I recently added a couple Painted Fire Reds and a lowly CRS that usually hide. I also added some Staurogyne stolinefera. The glosso is growing, but I am getting some yellowing of the leaves. Anyways, here are the pics.














































I also included a few pics of my other 10 gallon low-tech tank.




























Thanks for looking.

Best regards,

Stuart


----------



## Jonnymoss (Dec 18, 2010)

nice work. very clean tanks. id kill for some rocks like that!!


----------



## jobber (May 14, 2010)

i spy with my own little eye, a zebra oto!


----------



## CRS Fan (Apr 21, 2010)

Jonnymoss said:


> nice work. very clean tanks. id kill for some rocks like that!!


I found a secret stash, but there were very few left. I am happy with my selection .


jobber604 said:


> i spy with my own little eye, a zebra oto!


Yes, unfortunately only 1 of 4 made it, but it is very healthy. I may put it in the Glosso tank with the regular Ottos.


----------



## thefishwife (Apr 21, 2010)

I wanna know where that stash of rocks are Stuart - I will break you yet! LOL

Very nice both tanks. What is the plant on the right side of your first tank in the 4th picture down?


----------



## CRS Fan (Apr 21, 2010)

CRS Fan said:


>





thefishwife said:


> I wanna know where that stash of rocks are Stuart - I will break you yet! LOL
> 
> Very nice both tanks. What is the plant on the right side of your first tank in the 4th picture down?


My rock quarry is still shrouded in mystery........ muahahahaha

The plant in the front right is Lilaeopsis brasiliensis and the plant in the back right is Staurogyne repens 'low-grow'.

Thanks again,

Stuart


----------



## thefishwife (Apr 21, 2010)

Ok thanks stuart! its the plant in the back on the right I like then, the Staurogyne repens.


----------



## jiang604 (Apr 21, 2010)




----------



## jiang604 (Apr 21, 2010)

I spy a SSS grade CRS in the first picture!


----------



## CRS Fan (Apr 21, 2010)

jiang604 said:


>


Thanks for uploading these pics Frank (they are way better my my sorry pics) and you can make out shrimp in them too 



jiang604 said:


> I spy a SSS grade CRS in the first picture!

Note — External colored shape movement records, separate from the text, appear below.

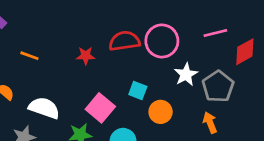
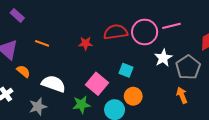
pink line: (215, 33) -> (172, 26), moved
orange circle: (161, 112) -> (133, 96), moved

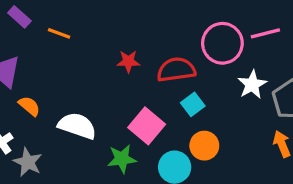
red semicircle: (116, 32) -> (176, 70), moved
orange line: (42, 43) -> (59, 33), moved
cyan square: (126, 70) -> (193, 104), turned 32
gray star: (38, 107) -> (28, 162), moved, turned -30

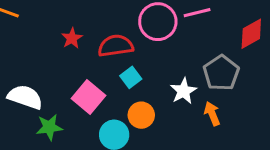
red star: (128, 61) -> (72, 38), turned -30
white star: (252, 85) -> (183, 91), moved
green star: (122, 159) -> (49, 127), moved

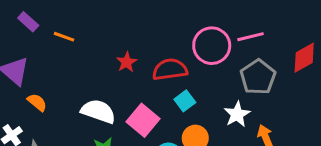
gray pentagon: (221, 73) -> (258, 77), moved
white semicircle: (25, 97) -> (98, 111), moved

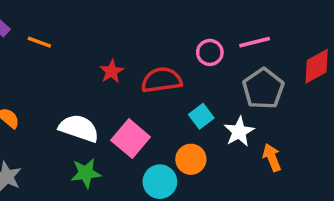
pink circle: (212, 46) -> (210, 52), size x0.6
cyan square: (185, 101) -> (201, 116), moved

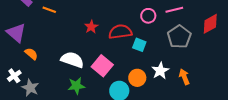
cyan square: (201, 116) -> (139, 45), moved, turned -32
white star: (239, 132) -> (160, 71), moved

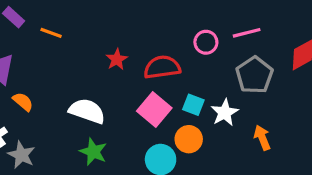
cyan square: (139, 45) -> (193, 105), moved
pink square: (102, 66) -> (154, 109), moved
white star: (160, 71) -> (225, 113), moved
green star: (76, 86) -> (93, 152), turned 30

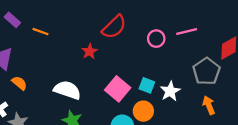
red semicircle: (162, 67) -> (114, 27), moved, turned 144
gray pentagon: (254, 75) -> (206, 71), moved
orange arrow: (262, 138) -> (209, 105), moved

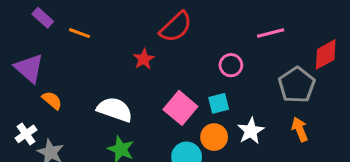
pink circle: (156, 39) -> (231, 65), moved
cyan square: (147, 85) -> (219, 103), turned -35
white star: (170, 91) -> (251, 131), moved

Yes you do..... Santa was very good to me this holiday season !


----------



## CRS Fan (Apr 21, 2010)

Well.... it's been a while since I took pictures of this tank..... SO... here's a few crappy pics I took tonight (tank looks great.... but pics are hurting). Without further adieu... here are some pics:









































































Thanks for looking !

Stuart


----------



## bingerz (Mar 3, 2011)

Stuart, what kind of rocks are those called?


----------



## CRS Fan (Apr 21, 2010)

They are 'Special Secret Rocks'. I don't believe the store has many if any more.

Best regards,

Stuart


----------



## bingerz (Mar 3, 2011)

They look cool btw, nice tanks!!!


----------



## CRS Fan (Apr 21, 2010)

So It's been a while since I posted pics of this tank. So...... I snapped a few pics today (my apologies for the poor quality pics). I hooked up pressurized CO2 a couple weeks ago and the growth has exploded!  The plants in this tank now include:


Glossostigma elantoides
Lilaeopsis brasiliensis
Staurogyne stolonifera
Staurogyne repens
Hygrophila 'Pantanal' wavy
Vesicularia dubyana (Singapore Moss)
Eriocaulon sp. 'Goias'

Here you go....... Enjoy !
































































Thanks for looking.

Stuart


----------



## crazy72 (Apr 22, 2010)

CRS Fan said:


> I snapped a few pics today (my apologies for the poor quality pics).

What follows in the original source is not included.